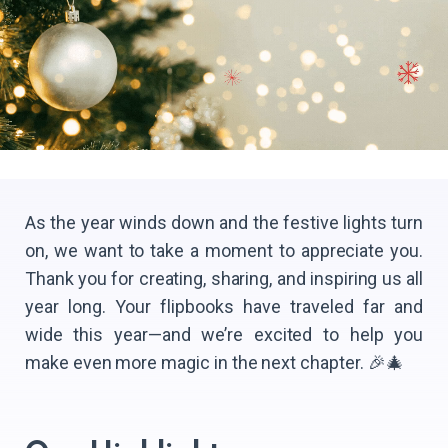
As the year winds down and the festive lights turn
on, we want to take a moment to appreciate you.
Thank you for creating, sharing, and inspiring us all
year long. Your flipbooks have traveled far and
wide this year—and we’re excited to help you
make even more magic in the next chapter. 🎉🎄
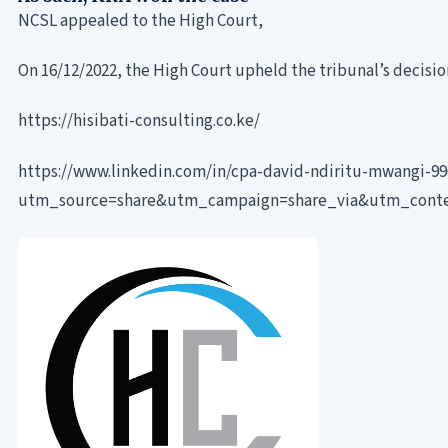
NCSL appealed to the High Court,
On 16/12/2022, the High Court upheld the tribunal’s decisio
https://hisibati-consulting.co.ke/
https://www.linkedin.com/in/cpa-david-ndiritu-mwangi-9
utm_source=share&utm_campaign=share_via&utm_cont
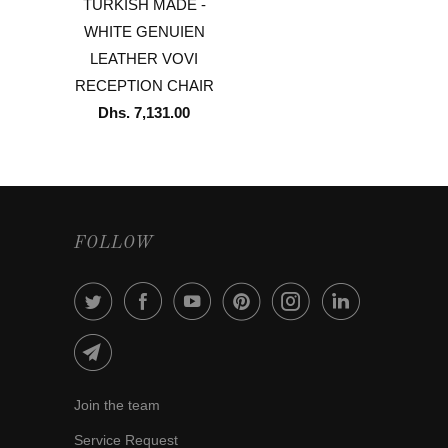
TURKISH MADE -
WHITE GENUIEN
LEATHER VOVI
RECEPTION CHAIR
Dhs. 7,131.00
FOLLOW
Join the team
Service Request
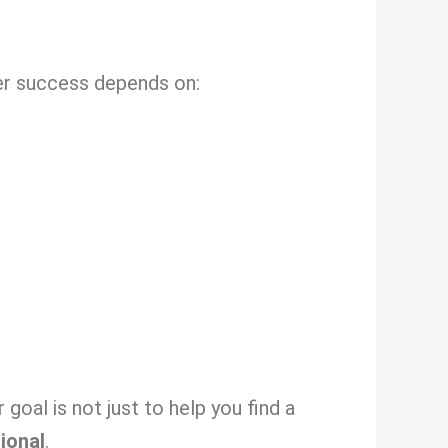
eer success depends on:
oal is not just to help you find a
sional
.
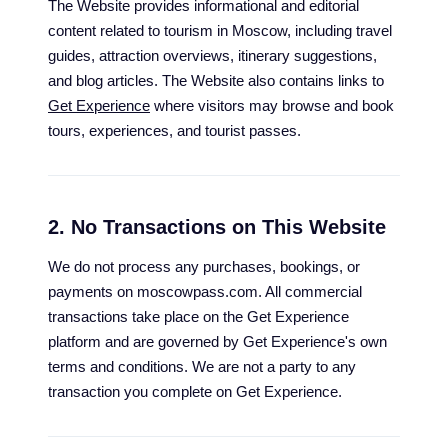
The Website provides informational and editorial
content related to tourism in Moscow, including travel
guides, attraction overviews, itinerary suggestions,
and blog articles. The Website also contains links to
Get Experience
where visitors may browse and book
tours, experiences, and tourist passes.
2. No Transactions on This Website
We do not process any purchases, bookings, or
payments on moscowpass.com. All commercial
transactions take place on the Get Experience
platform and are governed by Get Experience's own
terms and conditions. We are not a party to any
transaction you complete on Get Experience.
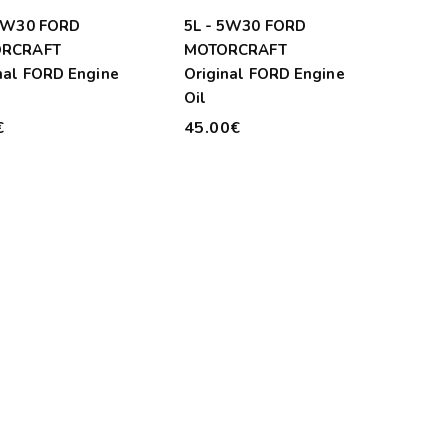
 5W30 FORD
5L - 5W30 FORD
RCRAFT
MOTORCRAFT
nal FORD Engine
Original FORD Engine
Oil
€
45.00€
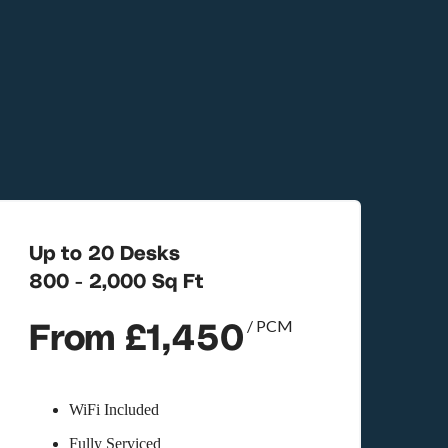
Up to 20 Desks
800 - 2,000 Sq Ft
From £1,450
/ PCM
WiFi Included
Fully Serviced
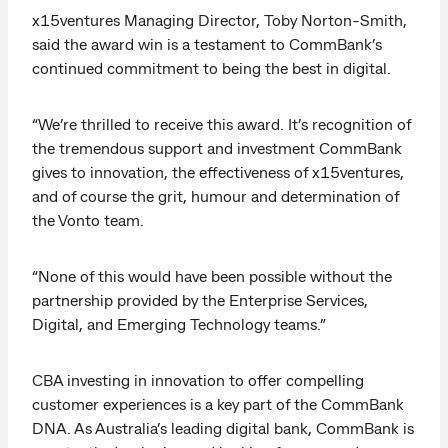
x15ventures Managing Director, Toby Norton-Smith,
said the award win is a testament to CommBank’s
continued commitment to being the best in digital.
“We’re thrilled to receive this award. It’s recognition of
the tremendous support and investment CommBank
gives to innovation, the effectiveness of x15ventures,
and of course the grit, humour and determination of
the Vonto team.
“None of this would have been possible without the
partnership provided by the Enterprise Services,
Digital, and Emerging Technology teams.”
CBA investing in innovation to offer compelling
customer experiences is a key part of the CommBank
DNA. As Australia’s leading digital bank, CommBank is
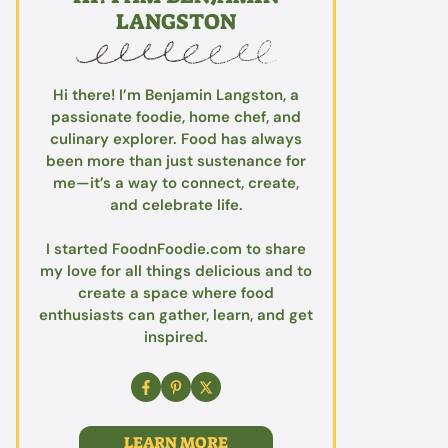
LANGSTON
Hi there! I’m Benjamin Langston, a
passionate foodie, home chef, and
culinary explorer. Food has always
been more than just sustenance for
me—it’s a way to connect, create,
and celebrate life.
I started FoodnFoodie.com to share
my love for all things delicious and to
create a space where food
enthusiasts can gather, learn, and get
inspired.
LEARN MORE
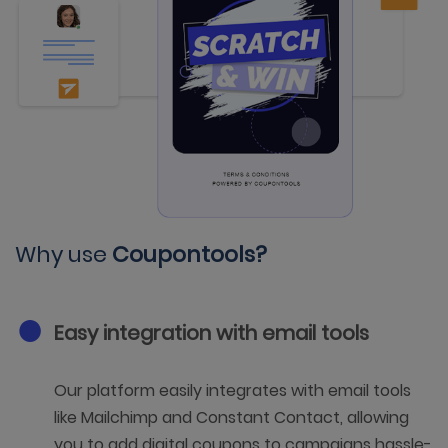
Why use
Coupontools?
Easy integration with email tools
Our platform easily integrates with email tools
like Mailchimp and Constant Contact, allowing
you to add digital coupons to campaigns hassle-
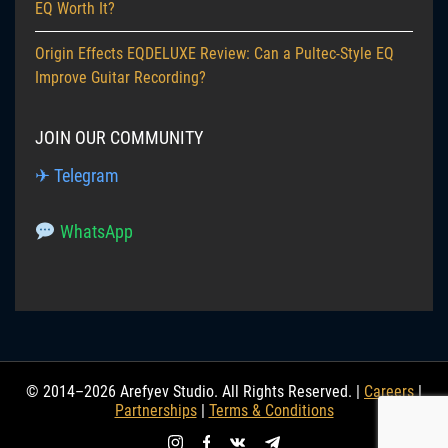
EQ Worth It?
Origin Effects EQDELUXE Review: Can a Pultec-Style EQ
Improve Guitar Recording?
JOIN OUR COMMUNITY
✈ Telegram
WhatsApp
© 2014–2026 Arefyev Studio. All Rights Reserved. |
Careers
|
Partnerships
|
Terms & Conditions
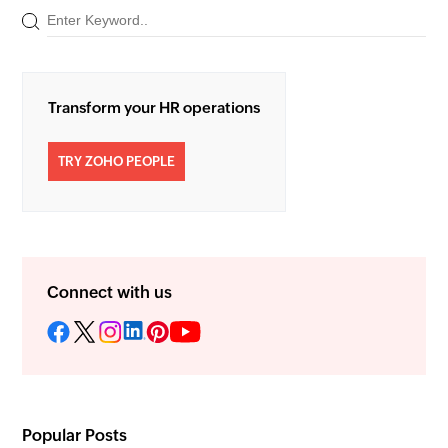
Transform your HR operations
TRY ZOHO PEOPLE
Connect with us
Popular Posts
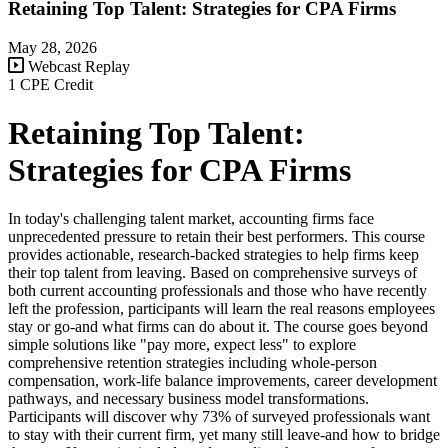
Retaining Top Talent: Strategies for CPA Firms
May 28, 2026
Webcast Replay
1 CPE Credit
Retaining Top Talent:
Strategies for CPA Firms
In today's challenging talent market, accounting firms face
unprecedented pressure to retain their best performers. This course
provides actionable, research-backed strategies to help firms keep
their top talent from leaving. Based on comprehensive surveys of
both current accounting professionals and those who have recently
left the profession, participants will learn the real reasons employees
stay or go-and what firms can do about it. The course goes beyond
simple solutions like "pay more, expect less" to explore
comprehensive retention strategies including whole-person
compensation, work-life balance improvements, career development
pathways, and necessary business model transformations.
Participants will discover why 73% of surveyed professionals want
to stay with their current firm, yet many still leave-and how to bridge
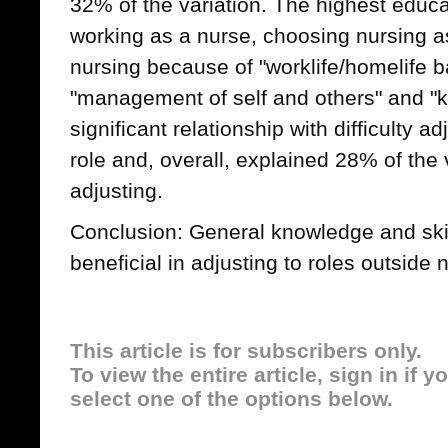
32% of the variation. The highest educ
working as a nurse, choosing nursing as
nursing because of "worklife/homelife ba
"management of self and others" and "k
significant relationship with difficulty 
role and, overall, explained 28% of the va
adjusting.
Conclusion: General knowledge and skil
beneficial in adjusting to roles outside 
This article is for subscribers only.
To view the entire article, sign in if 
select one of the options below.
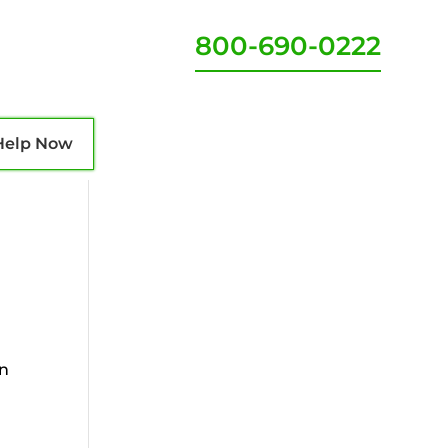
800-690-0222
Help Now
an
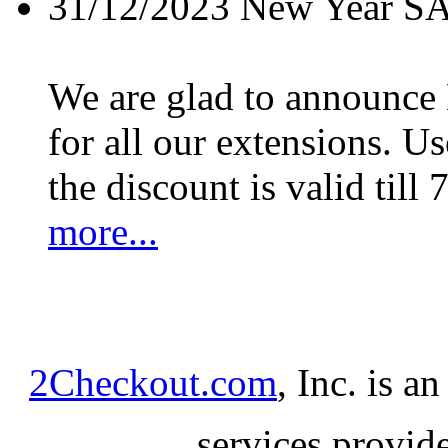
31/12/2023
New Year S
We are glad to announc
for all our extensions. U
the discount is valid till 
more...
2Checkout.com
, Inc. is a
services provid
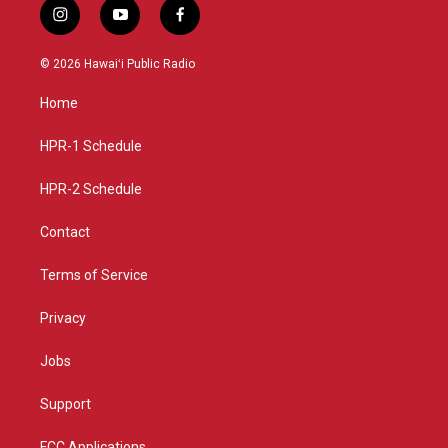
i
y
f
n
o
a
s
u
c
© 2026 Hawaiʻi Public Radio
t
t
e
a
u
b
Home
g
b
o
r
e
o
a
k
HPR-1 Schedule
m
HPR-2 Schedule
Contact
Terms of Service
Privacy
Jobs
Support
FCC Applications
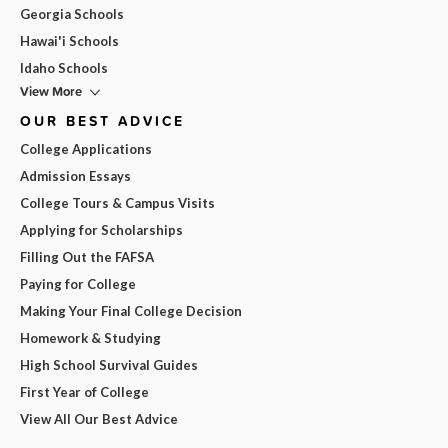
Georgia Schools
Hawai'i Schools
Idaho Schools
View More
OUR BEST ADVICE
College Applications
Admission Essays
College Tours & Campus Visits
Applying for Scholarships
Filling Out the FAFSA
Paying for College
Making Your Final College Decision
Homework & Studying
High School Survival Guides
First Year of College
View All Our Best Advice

----------

WORK TO BE COMPLETED> Count the lines in the data where "including" occurs. Report the number only.

ANSWER SECTION> 2